R.: “On peut dire qu’au niveau de l’immobilier, le Luxembourg est victime de son succès, de son attractivité qui fait que les prix grimpent. C’est en défaveur des moins aisés. Mais l’attractivité de grosses entreprises, les pôles financiers, le bassin de fonds d’investissement, les institutions européennes... Cette attractivité est aussi signe de stabilité.”
Q.: Cette tension rend la vie difficile aux acheteurs, qui entreraient presque “en concurrence” entre eux...

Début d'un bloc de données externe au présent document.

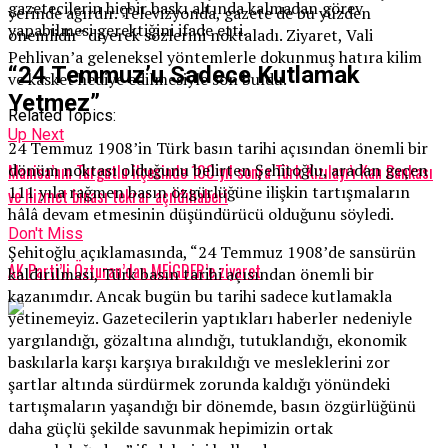
gazetecilerin hiçbir baskı altında kalmadan görev
yerinde ağırdır. Televizyonda, gazete de bu yüzden
yapabilmesi gerektiğini ifade etti.
önemlidir” diyerek sözlerini noktaladı. Ziyaret, Vali
Pehlivan’a geleneksel yöntemlerle dokunmuş hatıra kilim
“24 Temmuz’u Sadece Kutlamak
ve kasket hediye edilmesiyle son buldu.
Yetmez”
Related Topics:
Up Next
24 Temmuz 1908’in Türk basın tarihi açısından önemli bir
dönüm noktası olduğunu belirten Şehitoğlu, aradan geçen
Manisa’nın Turgutlu ilçesinde 100 yıl sonra Türk Kızılayı’ı Kan Bankası
111 yıla rağmen basın özgürlüğüne ilişkin tartışmaların
ve hizmet binası tekrar açıldıhaberi
hâlâ devam etmesinin düşündürücü olduğunu söyledi.
Don't Miss
Şehitoğlu açıklamasında, “24 Temmuz 1908’de sansürün
AK Parti’li Özturan’dan MEİGDER’e ziyaret
kaldırılması, Türk basın tarihi açısından önemli bir
kazanımdır. Ancak bugün bu tarihi sadece kutlamakla
yetinemeyiz. Gazetecilerin yaptıkları haberler nedeniyle
yargılandığı, gözaltına alındığı, tutuklandığı, ekonomik
baskılarla karşı karşıya bırakıldığı ve mesleklerini zor
şartlar altında sürdürmek zorunda kaldığı yönündeki
tartışmaların yaşandığı bir dönemde, basın özgürlüğünü
daha güçlü şekilde savunmak hepimizin ortak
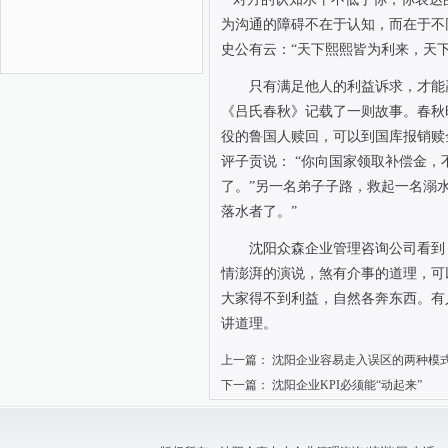
为沟通的障碍不在于认知，而在于不
史公有云：“天下熙熙皆为利来，天下
只有满足他人的利益诉求，才能
《吕氏春秋》记载了一则故事。春秋
役的鲁国人赎回，可以到国库报销赎
评子贡说：
“你向国家领取补偿金，
了。”另一名弟子子路，救起一名溺
落水者了。”
沈阳众森企业管理咨询公司看到
情澎湃的演说，煞有介事的道理，可
大家得不到利益，自然各奔东西。有
讲道理。
上一篇：
沈阳企业容易走入误区的两种模
下一篇：
沈阳企业KPI必须能“动起来”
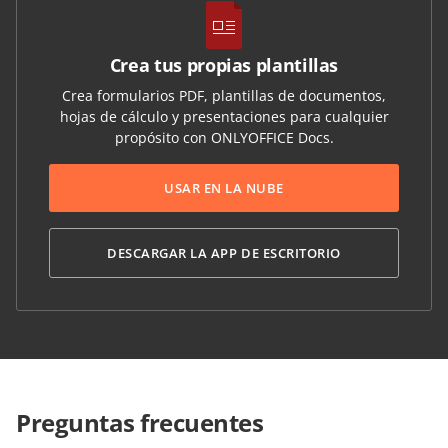
Crea tus propias plantillas
Crea formularios PDF, plantillas de documentos,
hojas de cálculo y presentaciones para cualquier
propósito con ONLYOFFICE Docs.
USAR EN LA NUBE
DESCARGAR LA APP DE ESCRITORIO
Preguntas frecuentes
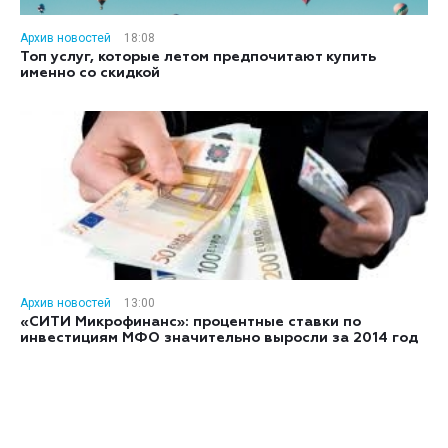
Архив новостей
18:08
Топ услуг, которые летом предпочитают купить
именно со скидкой
Архив новостей
13:00
«СИТИ Микрофинанс»: процентные ставки по
инвестициям МФО значительно выросли за 2014 год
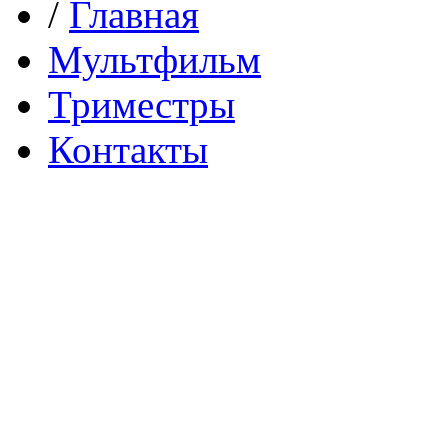
/
Главная
Мультфильм
Триместры
Контакты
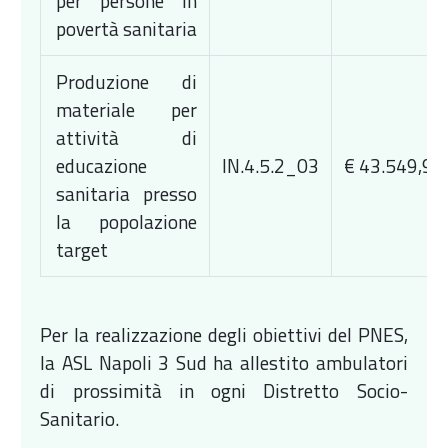
per persone in
povertà sanitaria
Produzione di
materiale per
attività di
educazione
IN.4.5.2_03
€ 43.549,92
sanitaria presso
la popolazione
target
Per la realizzazione degli obiettivi del PNES,
la ASL Napoli 3 Sud ha allestito ambulatori
di prossimità in ogni Distretto Socio-
Sanitario.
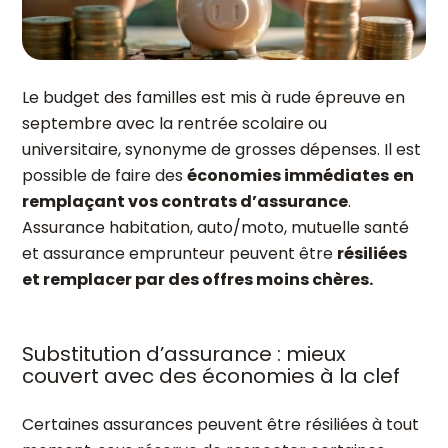
Le budget des familles est mis à rude épreuve en
septembre avec la rentrée scolaire ou
universitaire, synonyme de grosses dépenses. Il est
possible de faire des
économies immédiates
en
remplaçant vos contrats d’assurance
.
Assurance habitation, auto/moto, mutuelle santé
et assurance emprunteur peuvent être
résiliées
et remplacer par des offres moins chères.
Substitution d’assurance : mieux
couvert avec des économies à la clef
Certaines assurances peuvent être résiliées à tout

R.: “Aujourd’hui - on le voyait moins avant - le marché est tellement tendu que les acheteurs se précipitent pour faire des offres. Il y a énormément de visites sur un bien, les gens se décident très rapidement. En une visite, parfois en vingt minutes. On dit souvent que l’achat d’un bien, c’est l’achat d’une vie. Mais cette tension oblige à prendre des décisions très rapides sans forcément avoir eu le temps de réfléchir. Ça oblige certains à signer des compromis, à faire des offres parfois au-dessus du prix de vente, comme une enchère fermée, car ils veulent le bien et savent que le marché est difficile. Surtout pour un bien que je qualifierais d’"abordable”, c’est-à-dire entre 500.000 et 800.000€. Tout le monde veut ça. Tout le monde veut un deux chambres à ce prix-là (autour de Luxembourg-ville, ndlr). Les acheteurs n’hésitent pas à surenchérir. Ils se positionnent sur des biens trop chers ou estimés trop chers par le prêteur, donc il va y avoir un problème. Les acheteurs sont prêts à mettre le prix mais la banque ne suit pas. Il faut alors pouvoir contribuer avec ses fonds propres, mais ce n’est souvent pas possible.”
Q.: Est-ce qu’aujourd’hui, il faut être prêt avant même de visiter un bien?
R.: “Je dirais qu’il faut toujours aller voir un courtier ou une banque pour savoir sur quelle somme on peut se positionner. C’est important de connaître son budget avant d’aller acheter. Surtout pour un investissement aussi lourd.
À mon sens, il faut le faire, sinon on court le risque de signer un bien en se disant “C’est bon, je peux l’acquérir” puis on va se rendre compte que non. Je pense qu’il y a encore pas mal d’acheteurs qui font ça: ils signent des compromis avant de voir s’ils peuvent s’offrir un bien. C’est ce qui amène à des ruptures de compromis. C’est pour ça que parfois, des agents immobiliers vont souhaiter avoir un accord bancaire, ou en tout cas une évaluation claire du budget, avant de donner la possibilité de signer un compromis.”
Q.: Quels conseils donnez-vous à vos clients aujourd’hui?
R.: “Si j’ai un conseil à donner pour un projet d’achat, c’est de prendre son temps, surtout quand on débute ses recherches. Il faut également bien évaluer sa capacité financière avant de se positionner sur un bien. Je sais que c’est compliqué, mais on a parfois des gens, de jeunes gens, qui sont venus pour un crédit et qui nous rappellent en disant “j’ai peur, je ne veux plus prendre ce bien” et souhaitent se rétracter. Parce qu’ils sentent que ce qu’ils achètent est trop cher. C’est tellement dur d’acheter qu’ils se positionnent parfois trop vite, puis ont peur de se tromper. Il est clair que si tout le monde prenait son temps, ça calmerait l’euphorie des marchés. Ce n’est évidemment pas le cas.”